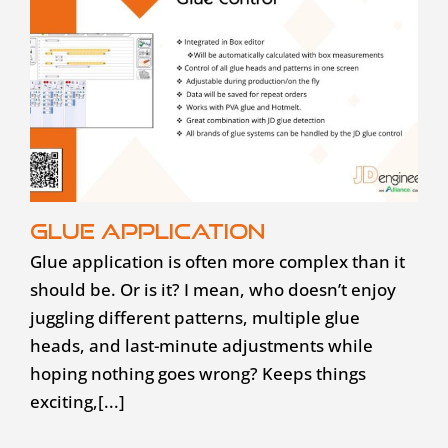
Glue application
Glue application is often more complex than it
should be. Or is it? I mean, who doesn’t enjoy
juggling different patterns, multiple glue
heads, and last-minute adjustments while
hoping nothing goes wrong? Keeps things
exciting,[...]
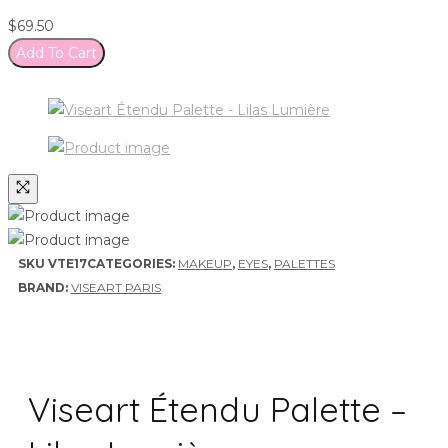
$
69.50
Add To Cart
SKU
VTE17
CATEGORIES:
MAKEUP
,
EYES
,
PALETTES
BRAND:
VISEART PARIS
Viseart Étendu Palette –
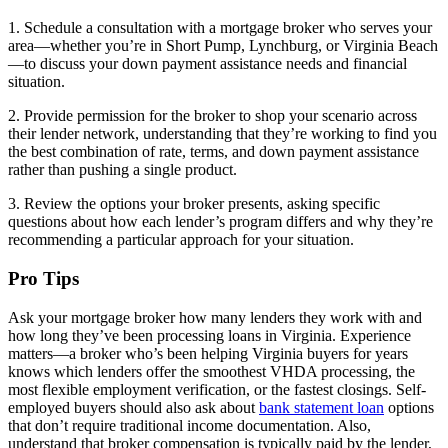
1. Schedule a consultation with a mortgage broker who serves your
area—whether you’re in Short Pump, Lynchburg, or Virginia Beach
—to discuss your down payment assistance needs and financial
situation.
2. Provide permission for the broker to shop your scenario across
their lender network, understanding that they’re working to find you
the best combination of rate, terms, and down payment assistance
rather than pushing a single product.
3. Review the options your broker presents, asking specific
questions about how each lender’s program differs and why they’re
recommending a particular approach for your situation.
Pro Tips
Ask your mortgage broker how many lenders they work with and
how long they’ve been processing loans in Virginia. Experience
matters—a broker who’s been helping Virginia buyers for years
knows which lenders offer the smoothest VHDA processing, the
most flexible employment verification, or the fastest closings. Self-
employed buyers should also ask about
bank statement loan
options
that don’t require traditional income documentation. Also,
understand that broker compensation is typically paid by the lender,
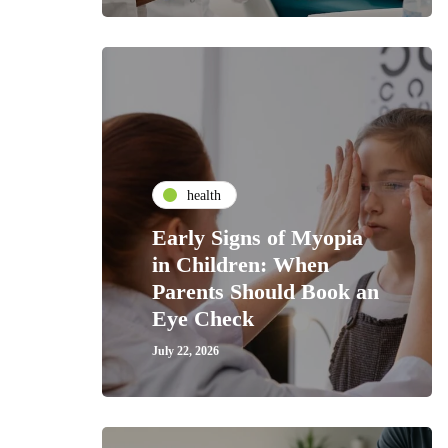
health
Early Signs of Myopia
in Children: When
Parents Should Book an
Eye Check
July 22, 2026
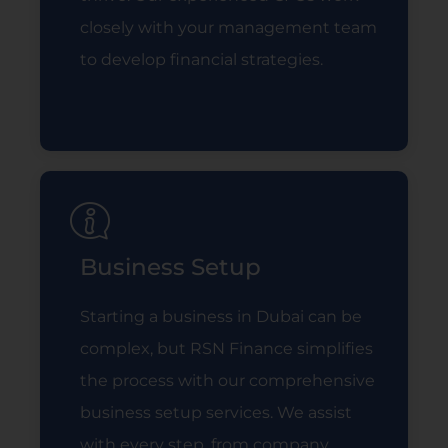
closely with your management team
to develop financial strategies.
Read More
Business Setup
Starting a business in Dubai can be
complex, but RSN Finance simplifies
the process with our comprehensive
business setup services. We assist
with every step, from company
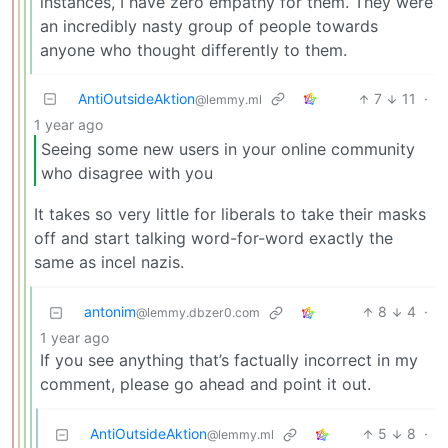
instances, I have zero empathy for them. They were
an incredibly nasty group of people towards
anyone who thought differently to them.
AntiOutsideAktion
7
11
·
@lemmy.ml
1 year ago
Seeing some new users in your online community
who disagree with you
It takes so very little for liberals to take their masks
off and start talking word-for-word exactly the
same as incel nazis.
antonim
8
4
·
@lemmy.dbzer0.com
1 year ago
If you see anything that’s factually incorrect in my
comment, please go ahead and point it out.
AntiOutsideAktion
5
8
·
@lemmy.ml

• **TASK TO COMPLETE**
Give back the data verbatim. The pictures are not part of the copy.

• **RESULT FOR THIS TASK**
Glue application
Glue application is often more complex than it
should be. Or is it? I mean, who doesn’t enjoy
juggling different patterns, multiple glue
heads, and last-minute adjustments while
hoping nothing goes wrong? Keeps things
exciting,[...]
$
69.50
Add To Cart
SKU
VTE17
CATEGORIES:
MAKEUP
,
EYES
,
PALETTES
BRAND:
VISEART PARIS
Viseart Étendu Palette –
1. Schedule a consultation with a mortgage broker who serves your
area—whether you’re in Short Pump, Lynchburg, or Virginia Beach
—to discuss your down payment assistance needs and financial
situation.
2. Provide permission for the broker to shop your scenario across
their lender network, understanding that they’re working to find you
the best combination of rate, terms, and down payment assistance
rather than pushing a single product.
3. Review the options your broker presents, asking specific
questions about how each lender’s program differs and why they’re
recommending a particular approach for your situation.
Pro Tips
Ask your mortgage broker how many lenders they work with and
how long they’ve been processing loans in Virginia. Experience
matters—a broker who’s been helping Virginia buyers for years
knows which lenders offer the smoothest VHDA processing, the
most flexible employment verification, or the fastest closings. Self-
employed buyers should also ask about
bank statement loan
options
that don’t require traditional income documentation. Also,
understand that broker compensation is typically paid by the lender,
health
Early Signs of Myopia
in Children: When
Parents Should Book an
Eye Check
July 22, 2026
closely with your management team
to develop financial strategies.
Read More
Business Setup
Starting a business in Dubai can be
complex, but RSN Finance simplifies
the process with our comprehensive
business setup services. We assist
with every step, from company
instances, I have zero empathy for them. They were
an incredibly nasty group of people towards
anyone who thought differently to them.
AntiOutsideAktion
7
11
·
@lemmy.ml
1 year ago
Seeing some new users in your online community
who disagree with you
It takes so very little for liberals to take their masks
off and start talking word-for-word exactly the
same as incel nazis.
antonim
8
4
·
@lemmy.dbzer0.com
1 year ago
If you see anything that’s factually incorrect in my
comment, please go ahead and point it out.
AntiOutsideAktion
5
8
·
@lemmy.ml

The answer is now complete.